La version initiale nous a fait craindre qu’elle n’aboutisse à supprimer, pour les candidats francophones, tout contrôle de connaissance linguistique.

Elle suscitait également de nombreuses interrogations.

Qu’appelle-t-on pays francophones ? La notion de pays francophones inclut les États ayant le français comme langue officielle ou parmi leurs langues officielles, les États membres de plein droit et associés de l’Organisation internationale de la francophonie, qui ne se limitent pas aux pays où le français est langue officielle, ainsi que les États dont, bien qu’ils ne soient pas membres de l’OIF, une fraction significative de la population parle le français. La notion est incertaine. Dans ces conditions, le champ de la proposition de loi et des personnes qu’elle visait n’était-il pas trop large ? Ne risquait-elle pas d’inclure des candidats ne maîtrisant pas le français ?

De la même manière, l’article initial se contentait d’indiquer que les dispositions concernant les connaissances linguistiques ne s’appliquaient pas aux personnes visées. Devait-on en déduire que l’intention des auteurs de cette proposition de loi était de supprimer toute vérification de la connaissance linguistique pour les personnes visées ?

Les modifications apportées en commission et la rédaction actuelle de la proposition de loi ont permis d’éclairer ces zones d’ombre.

La proposition de loi mentionne explicitement que les personnes visées sont celles désignées à l’article 21-20 du code civil. Elles doivent appartenir à l’entité culturelle et linguistique française lorsqu’elles sont ressortissantes des territoires dont la langue officielle ou l’une des langues officielles est le français. Elles doivent en outre remplir l’une des conditions suivantes : le français doit être leur langue maternelle ou elles doivent justifier d’une scolarisation minimale de cinq années dans un établissement enseignant en langue française. La référence à un entretien individuel assure qu’aucun candidat n’est exempté du contrôle de la connaissance linguistique.

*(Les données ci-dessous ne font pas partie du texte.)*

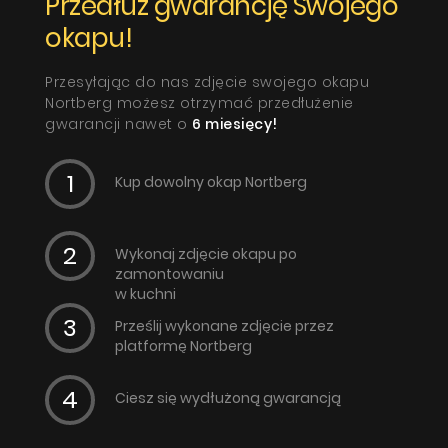
Przedłuż gwarancję Swojego
okapu!
Przesyłając do nas zdjęcie swojego okapu
Nortberg możesz otrzymać przedłużenie
gwarancji nawet o
6 miesięcy!
Kup dowolny okap Nortberg
Wykonaj zdjęcie okapu po
zamontowaniu
w kuchni
Prześlij wykonane zdjęcie przez
platformę Nortberg
Ciesz się wydłużoną gwarancją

Les candidats dont le français est la langue maternelle ou pouvant attester d’un diplôme de plus de cinq ans en langue française sont d’ores et déjà exemptés de délais de stage. S’ils n’ont pas à justifier d’une résidence habituelle en France pendant les cinq ans qui précèdent leur demande, il semble logique de n’évaluer leurs compétences linguistiques que sur la base d’un entretien individuel.

Dans ces cas précis, il n’y aurait aucune raison valable à vouloir imposer des barrières inutiles à l’intégration de ces personnes, un contrôle que les auteurs de ce texte ont qualifié d’« exagérément strict ».

Ainsi que cela a été indiqué en commission, faire passer un test à des personnes parlant parfaitement le français peut avoir un caractère vexatoire, particulièrement quand on sait que le niveau de connaissance du français requis, précisé par le décret de 2011, est peu élevé. Il correspond en effet au niveau B1 du cadre européen commun de référence pour les langues du Conseil de l’Europe, soit être en mesure d’écouter, de prendre part à une conversation et de s’exprimer oralement.

La modification apportée en commission s’agissant des conjoints étrangers est tout à fait légitime. Dans la mesure où ils remplissent également les conditions posées par l’article 21-20 du code civil, il serait injuste de leur imposer un test alors que les autres candidats francophones en sont dispensés.

Notre devoir de législateur est de veiller à ce que la loi n’édicte pas des dispositions inutiles dans la pratique ou parfois même absurdes. On peut bien parler d’absurdité lorsqu’un candidat à la naturalisation dont la langue maternelle est le français se voit contraint de justifier qu’il maîtrise cette langue par un test.

Dès lors, le groupe UDI ne s’opposera pas à cette proposition de loi.